In a statement, the NFL said it is running with BioReference to launch an immediate investigation. Meanwhile, affected groups have entered emergency reaction mode as defined in league protocols.
Since the opening of the camps, the league has conducted around 150,000 tests on players, coaches and staff, with such an overwhelming amount of negative effects that the number of players from across the league included in the COVID-19 reserve list has been reduced to a figure. . Training
But do you believe if the eruption of false positives over the weekend occurred 3 Sundays later, like September 13, on week 1 Sunday?
Chaos. That’s what you can imagine.
No, with NFL COVID protocols and process reliability, games can be won or lost, postponed, or canceled in the lab.
The weekend drama did not cause camp education to clear, even though Cleveland was in limbo and a few dozen players from the groups involved were unable to train. According to COVID-19 protocols, if a player’s positive verification is presumed to be false, it may return after two negative checks. Many of the players who sat down on Sunday were expected to return to the paintings on Monday.
Somehow, Matthew Stafford might shrink.
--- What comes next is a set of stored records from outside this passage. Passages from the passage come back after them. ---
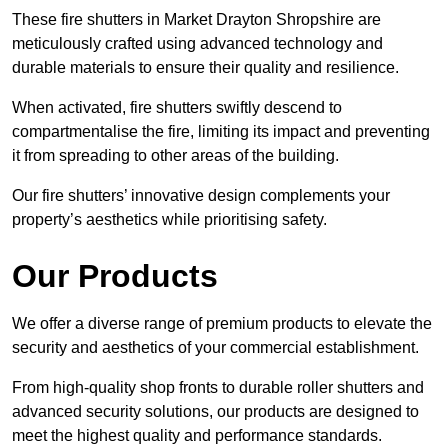
These fire shutters in Market Drayton Shropshire are
meticulously crafted using advanced technology and
durable materials to ensure their quality and resilience.
When activated, fire shutters swiftly descend to
compartmentalise the fire, limiting its impact and preventing
it from spreading to other areas of the building.
Our fire shutters’ innovative design complements your
property’s aesthetics while prioritising safety.
Our Products
We offer a diverse range of premium products to elevate the
security and aesthetics of your commercial establishment.
From high-quality shop fronts to durable roller shutters and
advanced security solutions, our products are designed to
meet the highest quality and performance standards.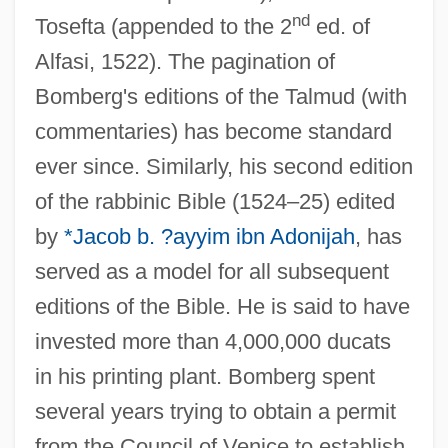
nd
Tosefta (appended to the 2
ed. of
Alfasi, 1522). The pagination of
Bomberg's editions of the Talmud (with
commentaries) has become standard
ever since. Similarly, his second edition
of the rabbinic Bible (1524–25) edited
by
*Jacob b. ?ayyim ibn Adonijah
, has
served as a model for all subsequent
editions of the Bible. He is said to have
invested more than 4,000,000 ducats
in his printing plant. Bomberg spent
several years trying to obtain a permit
from the Council of Venice to establish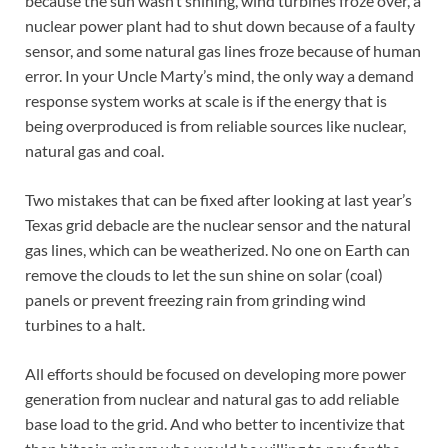
because the sun wasn’t shining, wind turbines froze over, a
nuclear power plant had to shut down because of a faulty
sensor, and some natural gas lines froze because of human
error. In your Uncle Marty’s mind, the only way a demand
response system works at scale is if the energy that is
being overproduced is from reliable sources like nuclear,
natural gas and coal.
Two mistakes that can be fixed after looking at last year’s
Texas grid debacle are the nuclear sensor and the natural
gas lines, which can be weatherized. No one on Earth can
remove the clouds to let the sun shine on solar (coal)
panels or prevent freezing rain from grinding wind
turbines to a halt.
All efforts should be focused on developing more power
generation from nuclear and natural gas to add reliable
base load to the grid. And who better to incentivize that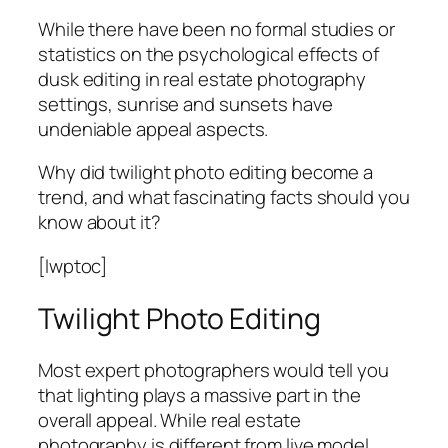
While there have been no formal studies or
statistics on the psychological effects of
dusk editing in real estate photography
settings, sunrise and sunsets have
undeniable appeal aspects.
Why did twilight photo editing become a
trend, and what fascinating facts should you
know about it?
[lwptoc]
Twilight Photo Editing
Most expert photographers would tell you
that lighting plays a massive part in the
overall appeal. While real estate
photography is different from live model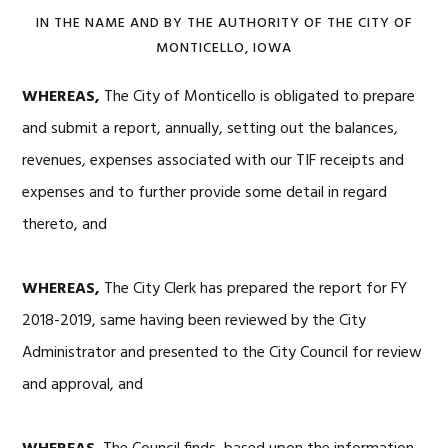
IN THE NAME AND BY THE AUTHORITY OF THE CITY OF
MONTICELLO, IOWA
WHEREAS,
The City of Monticello is obligated to prepare
and submit a report, annually, setting out the balances,
revenues, expenses associated with our TIF receipts and
expenses and to further provide some detail in regard
thereto, and
WHEREAS,
The City Clerk has prepared the report for FY
2018-2019, same having been reviewed by the City
Administrator and presented to the City Council for review
and approval, and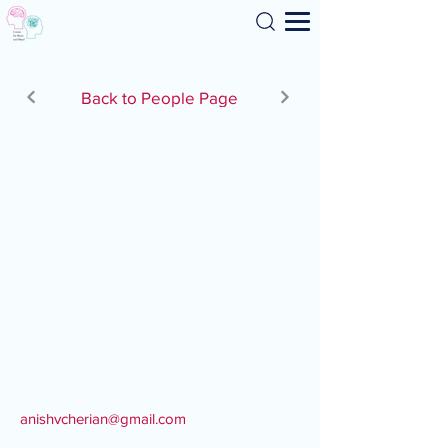
Search
Back to People Page
anishvcherian@gmail.com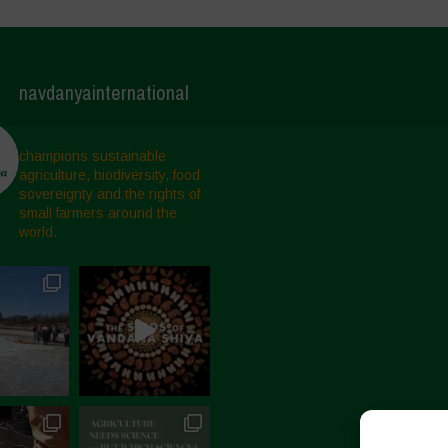
navdanyainternational
champions sustainable
agriculture, biodiversity, food
sovereignty and the rights of
small farmers around the
world.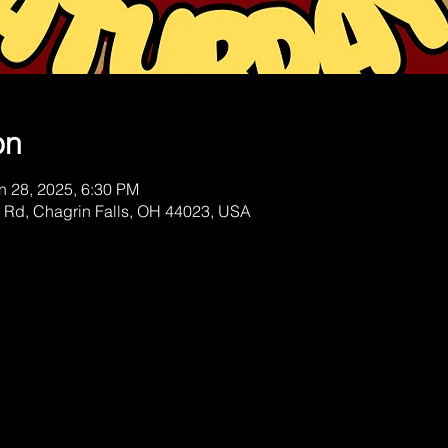
on
n 28, 2025, 6:30 PM
 Rd, Chagrin Falls, OH 44023, USA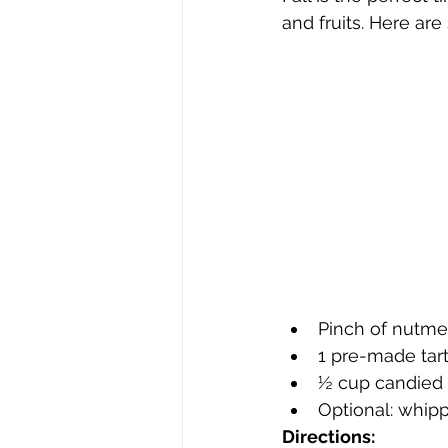
and fruits. Here are
Pinch of nutm
1 pre-made tart
½ cup candied
Optional: whi
Directions:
Earlier this month, the Lions quarterback went through a false positive that, under pressure, wanted to review the protocols to load layers of load to check positives on others who had no symptoms of the new coronavirus.
A few days after Stafford’s episode, the league required two confirmation checks for positive cases within 24 hours, adding a point-of-service check to analyze on the site.
By the time the revised protocols were announced, Allen Sills, the NFL’s leading adviser, posed the challenge.
“We will be more informed about the evidence,” Sills said in a call to the convention.
Sills warned that each new positive result does not amount to a new CASE of COVID-19. In some cases, for example, an individual may simply be a “persistent positive,” someone who has recovered from the coronavirus, but who still shows lines of the virus up to six months later.
There is no indication at this level that the eruption of positive tests over the weekend has any of the connection factors, such as past exposure to COVID-19.
However, the weekend drama actually shows the merits of daily testing, anything the players’ union insisted on after the NFL first looked for a limited window for daily testing. It is also transparent that confirmation tests had to be added to the protocol.
The purpose of the tests, of course, is to trip over the COVID-19 case and involve the damage by isolating the inflamed individual and minimizing spread.
Capturing fake instances is also a challenge, with other potential damage.
The Bills practiced Sunday without quarterback Josh Allen, the alleged victim of a verification result. Quick changes were used. Practice has happened.
Bill general manager Brandon Beane called it a “good chimney exercise.”
In words, major now than in September.